Bank of America Corp. sparked a stir in January—and a little envy—with just a few lines of disclosure in its fourth-quarter earnings report.

The lender revealed it had slashed its 2020 corporate tax rate to 5.8% from what would have been 21%, thanks to finance work involving environmental, social and governance projects. That didn’t go unnoticed by Bank of America’s competitors.

Executives at one large regional bank saw it, and talked to Bryen Alperin, director of renewable energy for tax specialist Foss & Co.

“Wow, look at that,” the company told him, he said. “Maybe we should be doing this.”

In fact, pretty much everyone is. This month, JPMorgan Chase & Co. announced a pledge to finance and facilitate at least $2.5 trillion of sustainable and climate-friendly deals over the next decade, Bank of America set a target of $1.5 trillion, and Citigroup Inc. and Morgan Stanley said they would be mobilizing $1 trillion each. Meet Wall Street’s new trillion-dollar ESG club. The banks created it, analysts say, to please regulators, impress shareholders and activists, do some good—and cut their tax bills.

“The writing’s on the wall, things are going to change and the banks need to be out in front of that,” said Christopher Wolfe, who analyzes banks for Fitch Ratings Inc.

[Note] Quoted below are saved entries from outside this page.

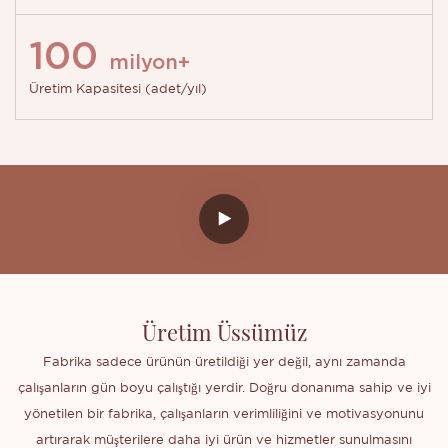
100
milyon+
Üretim Kapasitesi (adet/yıl)
Üretim Üssümüz
Fabrika sadece ürünün üretildiği yer değil, aynı zamanda
çalışanların gün boyu çalıştığı yerdir. Doğru donanıma sahip ve iyi
yönetilen bir fabrika, çalışanların verimliliğini ve motivasyonunu
artırarak müşterilere daha iyi ürün ve hizmetler sunulmasını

Wolfe wasn’t just referring to the shift in attitudes about energy and the climate, but also prospects for a tax overhaul the Biden administration is proposing that could raise levies on big corporations to 28% from 21%. When Donald Trump slashed taxes in 2017, he handed a $32 billion windfall to the biggest U.S. banks, which will look for ways to cope if tax rates now reverse course. Biden's infrastructure plan calls for an expansion of tax credits for low-income housing, energy-efficient buildings and renewable energy, and that could boost the finance industry's options.

Bank of America’s annual report cited tax credits offered by U.S. law to investors in projects including affordable housing and renewable energy, which “generally involve substantial pretax losses.” They saved the bank $3 billion on its tax bill last year, it said.

“ESG investing isn’t some kind of hippie-dippy movement,” Alperin from Foss & Co. said. “It’s good for business.”

The trillion-dollar announcements from the banks aren’t brand new or even strictly green. Bank of America's new pledge, which includes $1 trillion in an environmental-business initiative, boosted a $300 billion commitment it made in 2019. As one example of its work, the bank cited a $1 billion bond “to support those on the front lines of the coronavirus health crisis.”

JPMorgan, which had already committed to $200 billion of sustainable financing for 2020, says its new goal includes $1 trillion for green initiatives, plus deals that will boost “quality of life in developing countries” and “advance economic inclusion in developed markets.”